Our first function distinguishes vowels from consonants:

(define (vowel? str)
  (let ((len (string-length str)))
    (char-numeric? (string-ref str (- len 1)))))

To determine if two words rhyme, we loop through the reversed phonemes. If either list ends, or if there is a mis-match, we return #f. If the two phonemes are the same vowel, we return #t. Otherwise, we go on to the next phoneme.

(define (rhyme? w1 w2)
  (let ((d1 (assoc w1 dict)) (d2 (assoc w2 dict)))
    (if (not (and d1 d2)) -1
      (if (string=? w1 w2) 0
        (let loop ((d1 (cdr d1)) (d2 (cdr d2)))
          (cond ((or (null? d1) (null? d2)) #f)
                ((not (string=? (car d1) (car d2))) #f)
                ((vowel? (car d1)) #t)
                (else (loop (cdr d1) (cdr d2)))))))))

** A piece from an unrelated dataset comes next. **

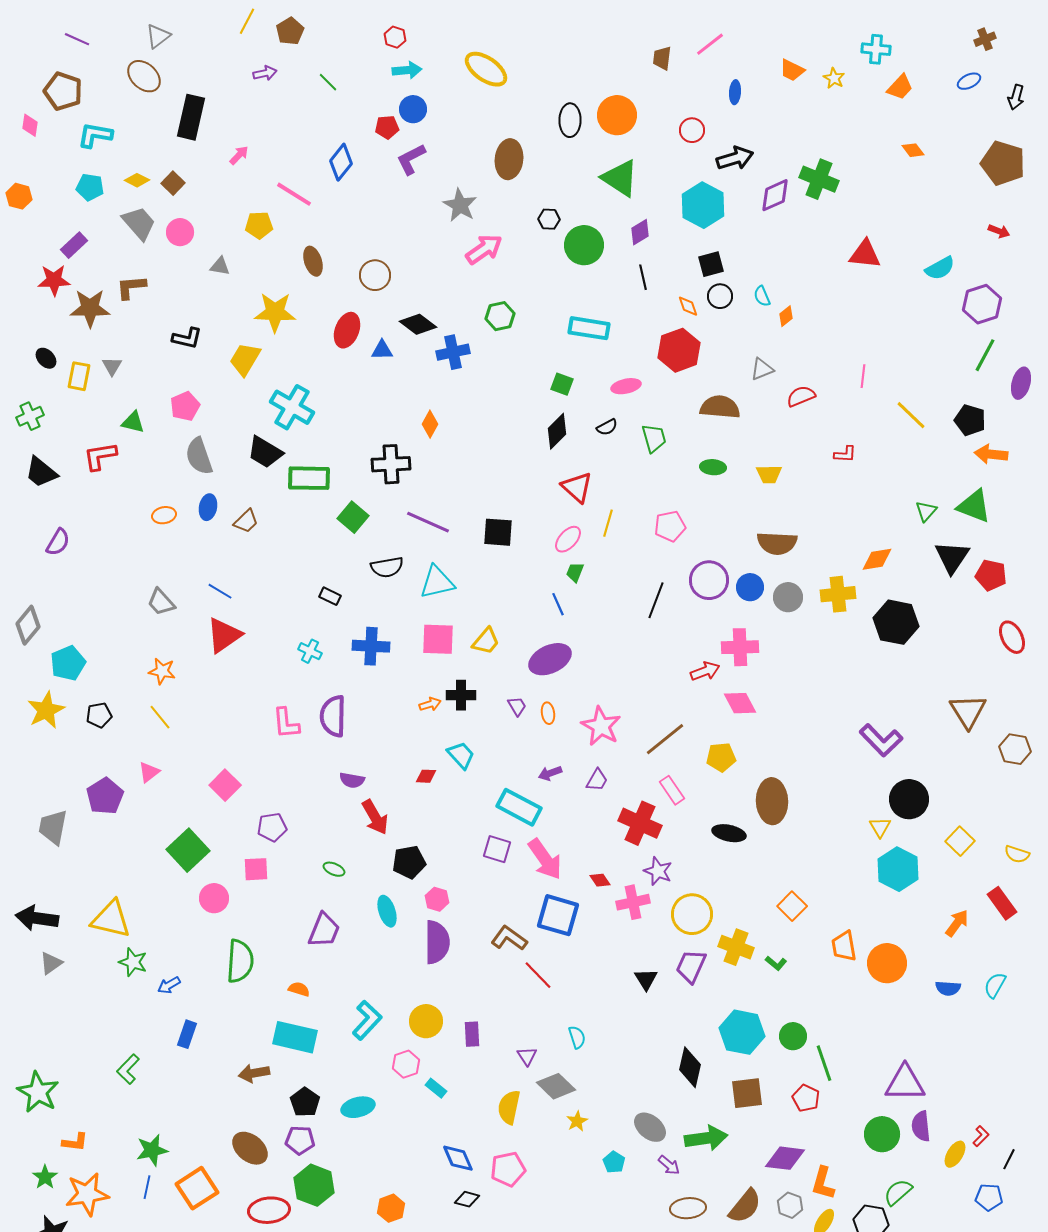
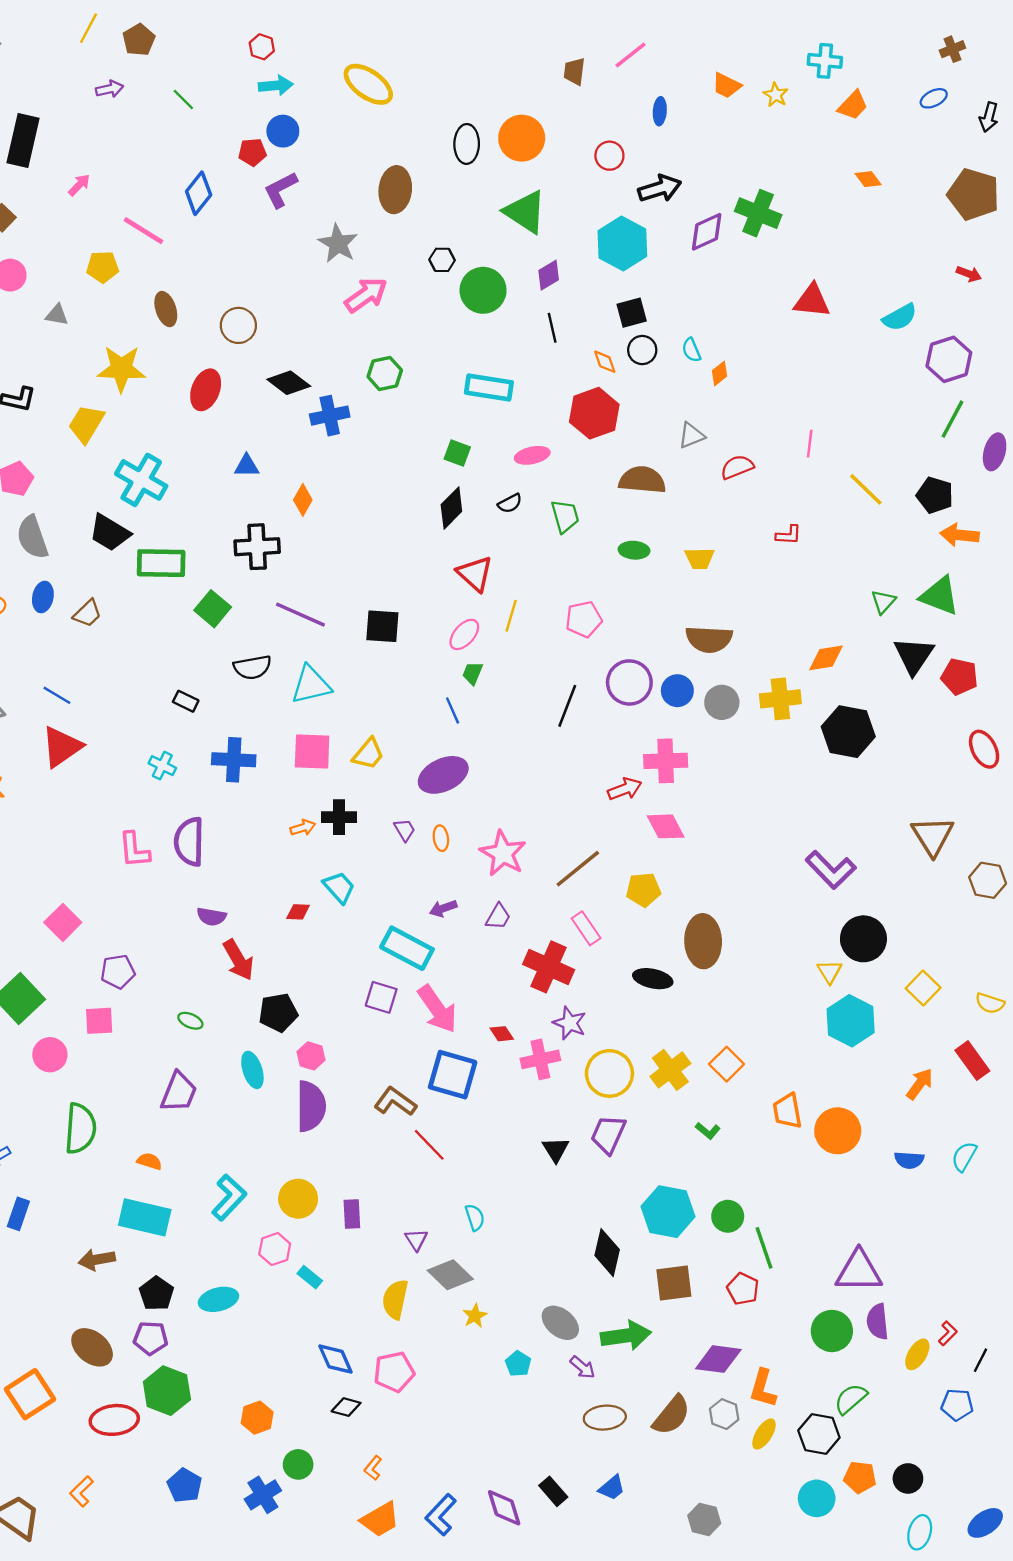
blue triangle: (382, 350) -> (247, 466), moved
yellow cross: (736, 947) -> (670, 1070), moved, turned 32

Our strategy for finding all words that rhyme with a given word is to preprocess dict to bring together all words that have the same final syllable. The sign function computes the final syllable, which is a word’s signature:

(define (sign phonemes)
  (let loop ((ps phonemes) (ss (list)))
    (if (null? ps) #f
      (if (vowel? (car ps))
          (string-join #\space (cons (car ps) ss))
          (loop (cdr ps) (cons (car ps) ss))))))

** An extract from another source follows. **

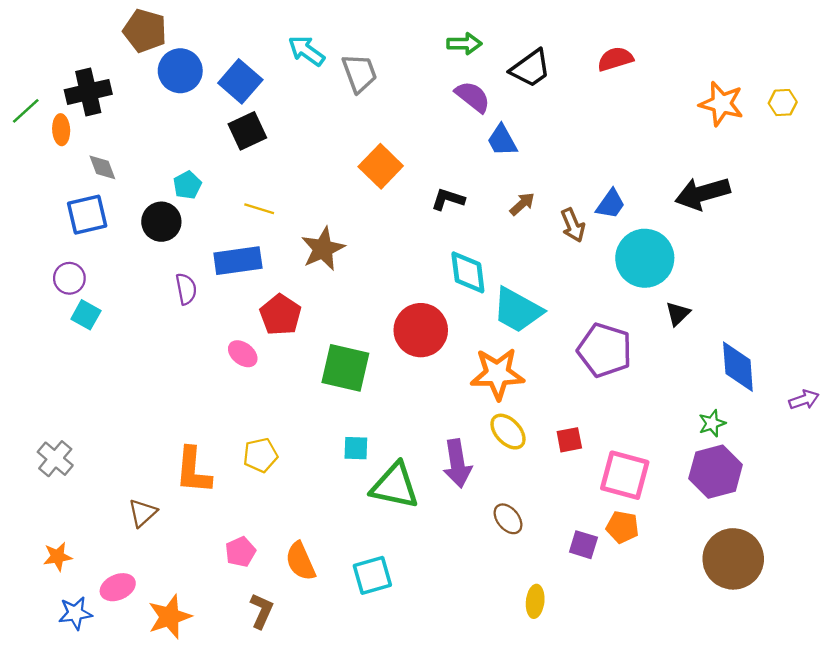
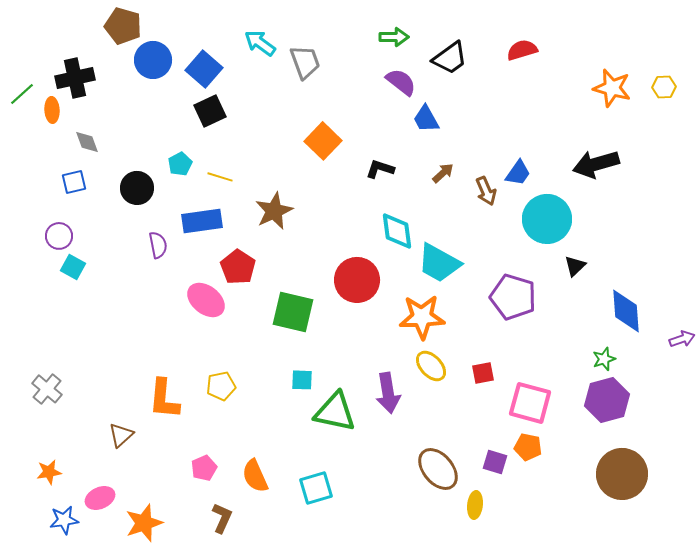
cyan pentagon: (187, 185) -> (180, 164), moved
blue square: (87, 215) -> (74, 182), size x0.7
pink ellipse: (243, 354) -> (206, 300), size x1.5
brown ellipse: (508, 519) -> (438, 469), moved, size x1.6
yellow ellipse: (535, 601) -> (475, 505), moved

We use a utility function to bring together groups of words with identical signatures:

(define (group eql? xs)
  (let loop ((xs xs) (ys (list)) (zs (list)))
    (cond ((and (null? xs) (null? ys)) zs)
          ((and (null? xs) (pair? ys)) (cons ys zs))
          ((null? ys)
            (loop (cdr xs)
                  (cons (caar xs) (list (cdar xs)))
                  zs))
          ((eql? (caar xs) (car ys))
            (loop (cdr xs)
                  (cons (car ys) (cons (cdar xs) (cdr ys)))
                  zs))
          (else (loop (cdr xs)
                      (cons (caar xs) (list (cdar xs)))
                      (cons ys zs))))))

Now we can create a second global variable sign-dict that encodes the rhyming dictionary:

(define sign-dict
  (group string=?
    (sort (lambda (x y) (string<? (car x) (car y)))
      (map (lambda (w) (cons (sign (cdr w)) (car w))) dict))))

And finally, here is the function that determines all the rhymes for a given input word:

(define (rhymes word)
  (cdr (assoc (sign (cdr (assoc word dict))) sign-dict)))

Let’s look at a few examples:

> (rhyme? "PRAXIS" "AXIS")
#f
> (rhyme? "PRAXIS" "TERRORISTS(4)")
#t
> (rhymes "SKYDIVE")
("SKYDIVE")
> (length (rhymes "PROGRAMMING"))
5214
> (length (rhymes "PRAXIS"))
990

These examples point out some of the problems that doubtless caused the poet on Reddit to call the CMU dictionary “choppy.” According to the dictionary, AXIS and PRAXIS don’t rhyme (AXIS AE1 K S AH0 S and PRAXIS P R AE1 K S IH0 S) but PRAXIS and TERRORISTS(4) do (TERRORISTS(4) T EH1 R ER0 IH0 S). DIVE and SKYDIVE differ because the stress on the vowel is different (DIVE D AY1 V and SKYDIVE S K AY1 D AY0 V), which we could fix by ignoring vowel stress when comparing two signatures. And of 129481 words in the dictionary, there are only 2576 signatures, of which 661 have only a single word, so that the remaining 1951 signatures have an average 67 words; the maximum signature has 12333 words (the syllable IY0 as in TURKEY). If we wanted to, we could ameliorate the latter problem by choosing rhymes of two syllables if the final syllable had more than some threshhold of matches. But we’ll stop here, leaving improvements to someone else.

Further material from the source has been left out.